**Problem requirements:** The line with "Interna, em dezembro, com" through the last line of the entries: give these again exactly, and only these, without any pictures.

(Page images and extracted text)
-=-=-

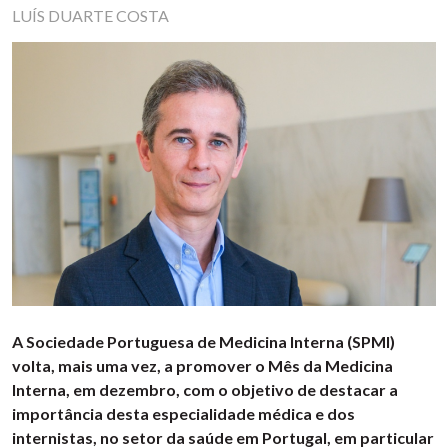
LUÍS DUARTE COSTA
A Sociedade Portuguesa de Medicina Interna (SPMI)
volta, mais uma vez, a promover o Mês da Medicina
Interna, em dezembro, com o objetivo de destacar a
importância desta especialidade médica e dos
internistas, no setor da saúde em Portugal, em particular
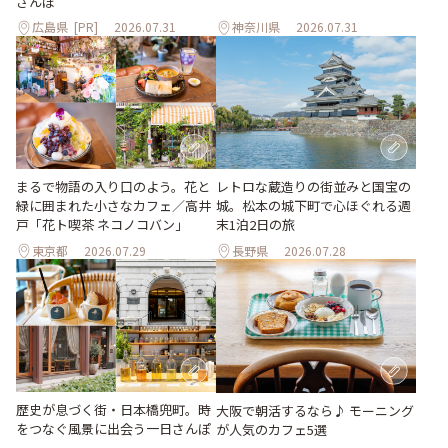
さんぽ
広島県
[PR]
2026.07.31
神奈川県
2026.07.31
まるで物語の入り口のよう。花と
レトロな蔵造りの街並みと国宝の
緑に囲まれた小さなカフェ／高井
城。松本の城下町で心ほぐれる週
戸「花ト喫茶 ネコノコバン」
末1泊2日の旅
東京都
2026.07.29
長野県
2026.07.28
歴史が息づく街・日本橋兜町。時
大阪で朝活するなら♪ モーニング
をつなぐ風景に出会う一日さんぽ
が人気のカフェ5選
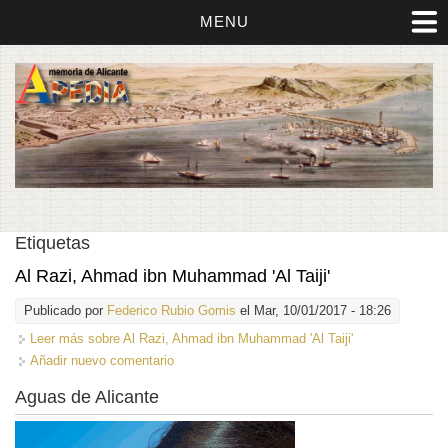
MENU
Etiquetas
Al Razi, Ahmad ibn Muhammad 'Al Taiji'
Publicado por
Federico Rubio Gomis
el Mar, 10/01/2017 - 18:26
Leer más
sobre Al Razi, Ahmad ibn Muhammad 'Al Taiji'
Añadir nuevo comentario
Aguas de Alicante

-=-=-

**Solution to the problem:**
Interna, em dezembro, com o objetivo de destacar a
importância desta especialidade médica e dos
internistas, no setor da saúde em Portugal, em particular
さんぽ
広島県
[PR]
2026.07.31
神奈川県
2026.07.31
まるで物語の入り口のよう。花と
レトロな蔵造りの街並みと国宝の
緑に囲まれた小さなカフェ／高井
城。松本の城下町で心ほぐれる週
戸「花ト喫茶 ネコノコバン」
末1泊2日の旅
東京都
2026.07.29
長野県
2026.07.28
歴史が息づく街・日本橋兜町。時
大阪で朝活するなら♪ モーニング
をつなぐ風景に出会う一日さんぽ
が人気のカフェ5選
MENU
Etiquetas
Al Razi, Ahmad ibn Muhammad 'Al Taiji'
Publicado por
Federico Rubio Gomis
el Mar, 10/01/2017 - 18:26
Leer más
sobre Al Razi, Ahmad ibn Muhammad 'Al Taiji'
Añadir nuevo comentario
Aguas de Alicante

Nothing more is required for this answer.